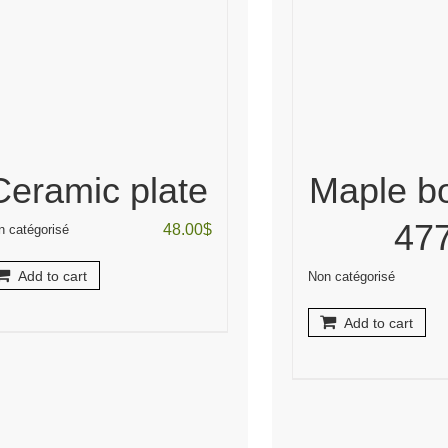
Ceramic plate
Maple b
47
48.00
$
n catégorisé
Add to cart
Non catégorisé
Add to cart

====

- Assignment -
With the pictures excluded, restate the material exactly as it stands.

- Output for this task -
Ceramic plate
Maple b
47
48.00
$
n catégorisé
Add to cart
Non catégorisé
Add to cart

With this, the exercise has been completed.